In this instance, the trial court entered an order barring defendant from rejecting the arbitration award for failure to comply with a Rule 237 notice to appear as required by Rule 90(g). We hold that the trial court abused its discretion in barring defendant from rejecting the arbitration award where there was no evidence that defendant's failure to appear at the hearing was the result of a deliberate and pronounced disregard for the rules and the court. See Kazakova, 299 Ill. App. 3d at 1034; Valdivia v. Chicago & North Western Transportation Co., 87 Ill. App. 3d 1123, 1125 (1980).
It is conceded that defendant did not personally appear at the arbitration hearing. However, her attorney did attend the hearing. While counsel's appearance alone does not preclude the trial court from entering an order barring defendant from rejecting the arbitration award (see 145 Ill. 2d R. 93; Morales v. Mongolis, 293 Ill. App. 3d 660, 665 (1997)), defense counsel's appearance coupled with other factors leads us to conclude that defendant's failure to appear at the arbitration hearing was reasonable and the result of extenuating circumstances. For instance, we note that shortly after the conclusion of the arbitration hearing, defendant's attorney spotted defendant in a courtroom at the Winnebago County courthouse. Defendant explained that when she arrived at the courthouse, she waited in a courtroom as directed by court personnel. No one at the courthouse ever told her that she should have gone to the arbitration center. In addition, defendant's poor command of the English language created a language barrier between her and court personnel.

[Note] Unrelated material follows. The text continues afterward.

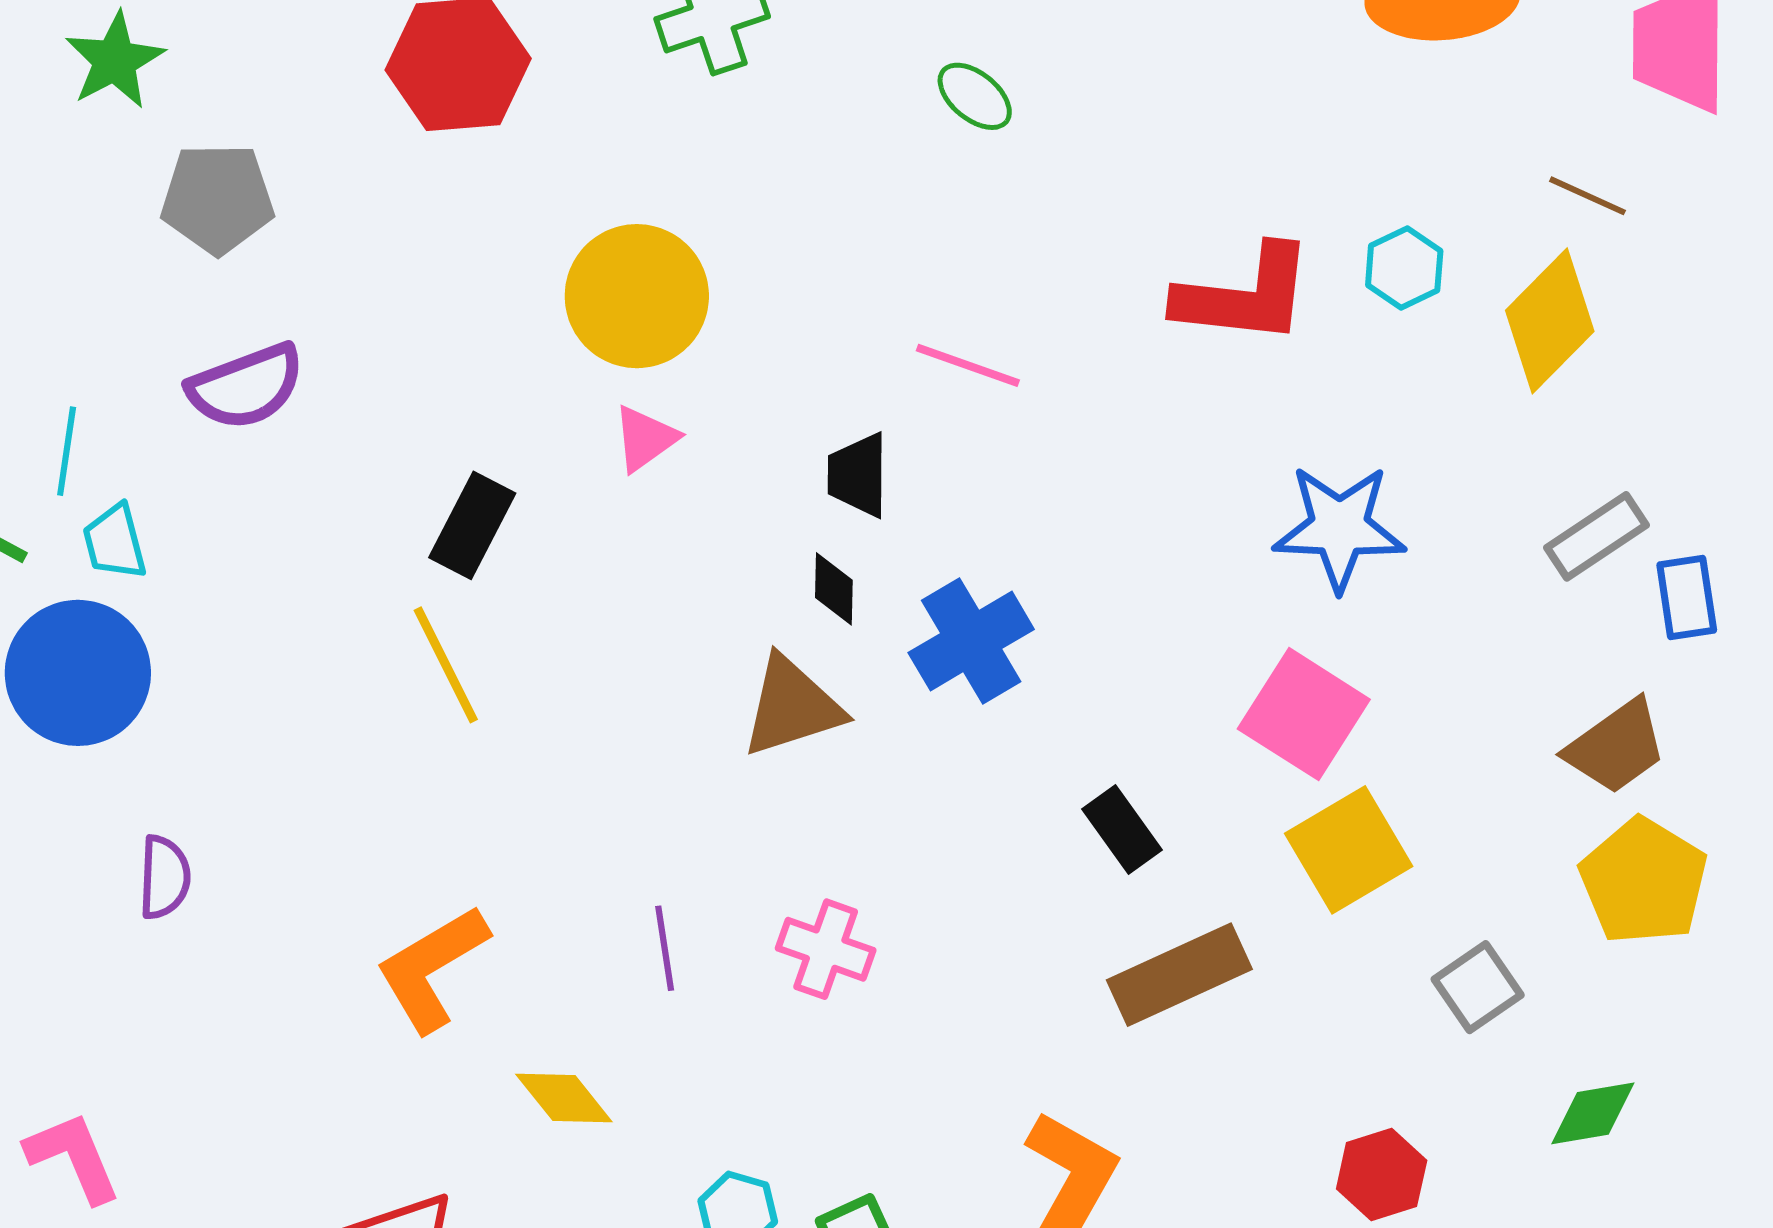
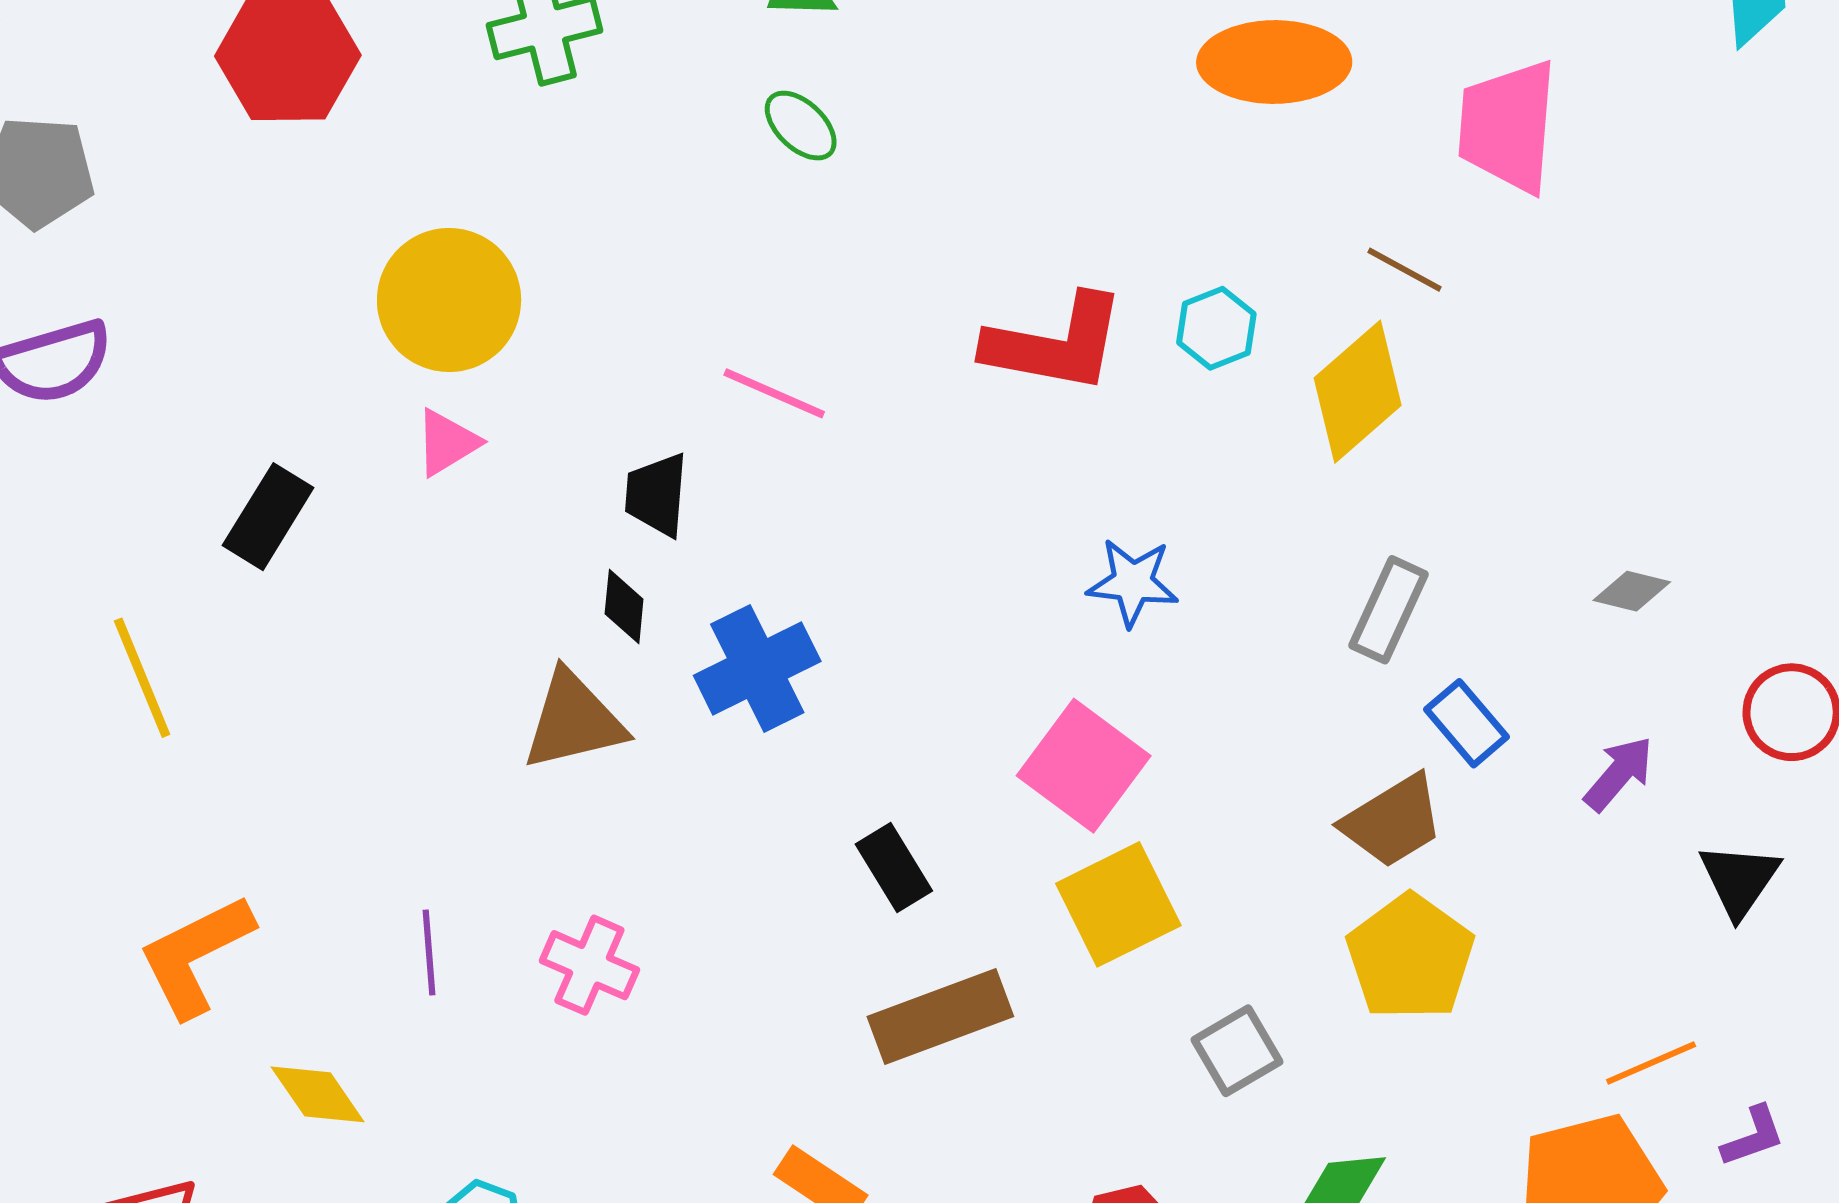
blue star: (1339, 528) -> (1133, 582), size x0.7
gray rectangle: (1597, 536) -> (1389, 610), turned -36
blue rectangle: (1687, 597) -> (1466, 723), moved, turned -36
yellow line: (446, 665) -> (142, 678), moved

This is not a situation such as that in Morales, 293 Ill. App. 3d 660, where the court found the defendant made a conscious decision not to attend the arbitration hearing despite a previous court order denying her motion to be excused from the hearing. Moreover, plaintiff's reliance on Williams, 273 Ill. App. 3d 893, and State Farm Insurance Co. v. Gebbie, 288 Ill. App. 3d 640 (1997), is unavailing. In Williams, the court noted that the defendants presented no excuse for their absence at the arbitration hearing despite a Rule 237 notice to appear. In Gebbie, the appellate court upheld the trial court's decision to bar the defendant from rejecting the arbitration award. The Gebbie court rejected the defendant's argument that it was useless for him to attend the arbitration hearing because he was barred from presenting any evidence at the hearing. The court also noted that the defendant's actions prevented the opposing party from calling defendant as an adverse witness.
In all three of the aforementioned cases, the defendants showed a deliberate and pronounced disregard for the court and for the supreme court rules on mandatory arbitration. The same cannot be said of defendant in the instant case. Defendant traveled to the county courthouse on the date of the arbitration hearing. The evidence also suggests that defendant appeared at the proper time. However, due to confusion and miscommunication defendant went to a courtroom in the wrong building. Under the facts of this case, we find that defendant has met her burden of showing that her noncompliance was reasonable and the result of extenuating circumstances. Defendant's behavior demonstrates she did not intend to make a mockery of the arbitration proceedings. Accordingly, we conclude that the trial court abused its discretion in barring plaintiff from rejecting the arbitration award.
For the reasons stated herein, we reverse the judgment of the circuit court of Winnebago County and remand the cause for further proceedings.
Reversed and remanded.
BOWMAN, P.J., and INGLIS, J., concur.